Scones
Scones

Hello everybody, hope you’re having an amazing day today. Today, we’re going to make a special dish, scones. One of my favorites food recipes. This time, I’m gonna make it a bit tasty. This is gonna smell and look delicious.

Scones is one of the most popular of recent trending foods in the world. It’s easy, it is fast, it tastes delicious. It’s appreciated by millions every day. They are fine and they look wonderful. Scones is something that I have loved my entire life.

Follow the recipe for Simple Scones, adding a generous teaspoon of finely grated orange rind (zest) to the dry ingredients and substituting dried cranberries for the raisins. Lemon-Blueberry Scones I go on vacation with my best friend to Michigan every July. Her cousin is allowed to come, too—but only if she brings her special cherry scones!

To get started with this recipe, we have to first prepare a few ingredients. You can cook scones using 8 ingredients and 8 steps. Here is how you can achieve it.

The ingredients needed to make Scones:
  1. Take 3 cups all purpose flour
  2. Get 3/4 cup sugar
  3. Get 4 tsp baking powder
  4. Prepare 1/4 tsp salt
  5. Make ready 1/2 cup (1 stick) butter, cold and cubed
  6. Prepare 4 oz (1/2 package) cream cheese, cold and cubed
  7. Take 2 eggs
  8. Prepare Milk enough to pull dough together

Also, I sprinkled brown sugar on top, but these are all personal preferences. In a large mixing bowl, combine flour, baking powder, salt and sugar. English scones are not glazed or frosted, and they are generally spilt open and spread with butter, but sometimes also with clotted cream and jam (yes please!). Our scones tend to be richer and more cake-like, usually made with egg and with heavy cream or buttermilk.

Instructions to make Scones:
  1. Place all the dry ingredients in either a food processor or large bowl. Pulse or stir just to combine.
  2. Make sure the butter and cream cheese are COLD, cube them up and cut into dry ingredients. If you are using a food processor pulse half the butter and cream cheese at a time to prevent overworking the dough and/or clumping. If cutting in by hand you have a little more control and better looking toned up arms :)
  3. Next whisk the eggs and add to the flour mixture. Mix until worked throughout the dough.
  4. The dough is still dry and crumbly at this stage, but can quickly become an over-saturated, sticky mess with this next ingredient. It's time to add more dairy. I use nonfat milk, but you can swing that pendulum all the way to heavy cream if you so desire. The important thing is to add slowly and stop as soon as the dough pulls together.
  5. Once you have a pulled together dough, dump onto a lightly floured surface. Using your lightly floured hands flatten (to about 1/4"or 1/2" thickness) and shape dough into a rough rectangle for cutting. Using a pizza cutter, cut dough into desired shapes.
  6. Transfer scones to ungreased cookie sheet. Leave plenty of room between the scones. Bake at 350 degrees for about 17 minutes.
  7. Scones are done once they start to lightly brown, do not over bake.
  8. Cool on racks and decide if you want to drizzle with a powder sugar glaze or chocolate.

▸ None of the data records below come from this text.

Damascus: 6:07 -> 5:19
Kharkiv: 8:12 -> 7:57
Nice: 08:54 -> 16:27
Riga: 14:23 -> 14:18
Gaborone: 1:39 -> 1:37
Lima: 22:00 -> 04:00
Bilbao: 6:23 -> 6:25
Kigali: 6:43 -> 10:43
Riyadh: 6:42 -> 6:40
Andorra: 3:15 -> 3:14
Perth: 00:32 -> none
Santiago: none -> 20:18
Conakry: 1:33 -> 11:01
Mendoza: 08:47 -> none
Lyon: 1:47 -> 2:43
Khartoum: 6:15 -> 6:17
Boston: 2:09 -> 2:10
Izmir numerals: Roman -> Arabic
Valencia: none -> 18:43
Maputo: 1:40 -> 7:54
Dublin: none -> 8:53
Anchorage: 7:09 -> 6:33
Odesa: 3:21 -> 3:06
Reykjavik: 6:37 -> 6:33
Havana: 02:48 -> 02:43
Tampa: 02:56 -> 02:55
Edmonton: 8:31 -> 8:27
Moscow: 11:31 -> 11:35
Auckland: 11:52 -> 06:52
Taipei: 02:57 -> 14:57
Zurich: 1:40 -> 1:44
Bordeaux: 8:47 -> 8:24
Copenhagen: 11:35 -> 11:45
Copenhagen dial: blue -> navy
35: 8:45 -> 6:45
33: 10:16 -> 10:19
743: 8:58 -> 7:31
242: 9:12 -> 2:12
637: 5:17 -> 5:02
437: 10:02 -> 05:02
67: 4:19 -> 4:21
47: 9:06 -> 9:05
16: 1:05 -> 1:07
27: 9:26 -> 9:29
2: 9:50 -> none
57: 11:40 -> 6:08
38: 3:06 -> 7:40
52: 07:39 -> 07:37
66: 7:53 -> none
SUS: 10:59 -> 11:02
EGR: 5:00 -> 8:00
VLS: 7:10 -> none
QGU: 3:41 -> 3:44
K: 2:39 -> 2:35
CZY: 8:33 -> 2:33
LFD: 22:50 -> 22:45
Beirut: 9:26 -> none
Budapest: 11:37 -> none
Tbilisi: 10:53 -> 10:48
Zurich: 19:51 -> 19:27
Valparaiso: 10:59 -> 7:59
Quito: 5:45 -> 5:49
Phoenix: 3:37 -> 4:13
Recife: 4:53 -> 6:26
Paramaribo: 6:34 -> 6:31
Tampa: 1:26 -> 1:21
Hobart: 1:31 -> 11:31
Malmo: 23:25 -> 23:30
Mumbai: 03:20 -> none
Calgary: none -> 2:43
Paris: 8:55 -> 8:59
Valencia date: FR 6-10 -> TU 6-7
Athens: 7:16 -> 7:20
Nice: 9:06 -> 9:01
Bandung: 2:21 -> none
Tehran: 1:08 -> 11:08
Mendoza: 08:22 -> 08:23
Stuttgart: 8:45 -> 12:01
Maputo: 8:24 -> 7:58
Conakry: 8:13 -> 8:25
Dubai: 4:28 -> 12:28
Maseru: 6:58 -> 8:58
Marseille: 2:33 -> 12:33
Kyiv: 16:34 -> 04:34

Scones are not the blobs of cheap bread dough shaped in a triangle and liberally dosed with sugar that Americans think they are (present recipe excluded, of course). And for those who complained about the crumbly dough, ummmmmm, crumbly dough makes crumbly scones. Scones are as quintessentially British as the Queen, Coronation Street, tutting and the Hollywood Handshake. Whether you slather yours in clotted cream, or dollop strawberry jam on first, this. A scone (/ s k ɒ n / or / s k oʊ n /) is a baked good, usually made of wheat, or oatmeal with baking powder as a leavening agent and baked on sheet pans.

So that is going to wrap this up for this special food scones recipe. Thanks so much for reading. I’m confident that you can make this at home. There’s gonna be interesting food at home recipes coming up. Remember to bookmark this page in your browser, and share it to your loved ones, colleague and friends. Thank you for reading. Go on get cooking!